Verify the identity: $\tan^{-1} x + \tan^{-1} (1/x) = \frac\pi 2, x > 0$

$$\alpha= \tan^{-1} x$$

$$\beta = \tan^{-1} (1/x)$$

$$\tan \alpha = x$$

$$\tan \beta = 1/x$$

$$\tan^{-1}[\tan(\alpha + \beta)]$$

$$\tan^{-1}\left [{\tan\alpha + \tan\beta\over 1 - \tan\alpha \tan\beta} \right]$$

$$\tan^{-1}\left[ {x + 1/x\over 1- x/x }\right]$$

$$\tan^{-1}\left[{x + (1/x)\over 0} \right]$$

I can't find out what I'm doing wrong..

Solution 1:

Hint: When you want to prove that something smooth is constant, use derivatives.

details: if $f(x) = \arctan x + \arctan\frac 1x$ then $$ f'(x) = \frac 1{1+x^2} + \frac 1{1+\left(\frac 1x\right)^2}\times \left(-\frac{1}{x^2}\right) =0 $$ then $f(x) = f(1) = 2\arctan 1 = \frac\pi 2$ on the interval $\{x>0\}$.

The problem of your method is that the formula you are using is true only when $$ \alpha , \beta, \alpha + \beta \neq \frac\pi 2 \mod \pi $$

Solution 2:

An easy, mostly graphical proof: $\tan\alpha=x$, $\tan\beta=\frac1x$, and $\alpha+\beta=\frac\pi2$.

Triangle

The reason you get a division by zero in the argument of arctan is that $\displaystyle\lim_{\varphi\to\frac\pi2}\tan\varphi=\pm\infty\approx\tfrac10$. So, in very informal notation, you could say that $\tan^{-1}(\infty)=\tfrac\pi2$, and that your calculation in a way make sense.

Solution 3:

You're basically trying to compute $\tan(\pi/2)$, which doesn't exist.

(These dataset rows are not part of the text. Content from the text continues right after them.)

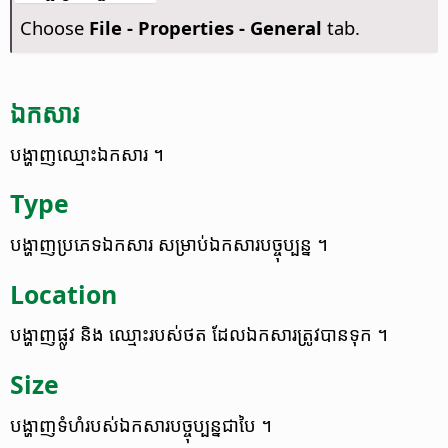
Choose
File - Properties - General
tab.
ឯកសារ
បង្ហាញ​ឈ្មោះ​ឯកសារ​ ។
Type
បង្ហាញ​ប្រភេទ​ឯកសារ​ សម្រាប់​ឯកសារ​បច្ចុប្បន្ន​ ។
Location
បង្ហាញ​ផ្លូវ​ និង ឈ្មោះ​របស់​ថត​ ដែល​ឯកសារ​ត្រូវ​បាន​​ទុក​ ។
Size
បង្ហាញ​ទំហំ​របស់​ឯកសារ​បច្ចុប្បន្ន​​ជា​បៃ ។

If you set $\beta=\arctan(1/x)$, then $\tan\beta=1/x$, that is $$ x=\cot\beta=\tan\left(\frac{\pi}{2}-\beta\right) $$ Therefore $$ \arctan x=\arctan\tan\left(\frac{\pi}{2}-\beta\right)=\frac{\pi}{2}-\beta $$ by the hypothesis that $x>0$, so that $0<\arctan(1/x)<\pi/2$.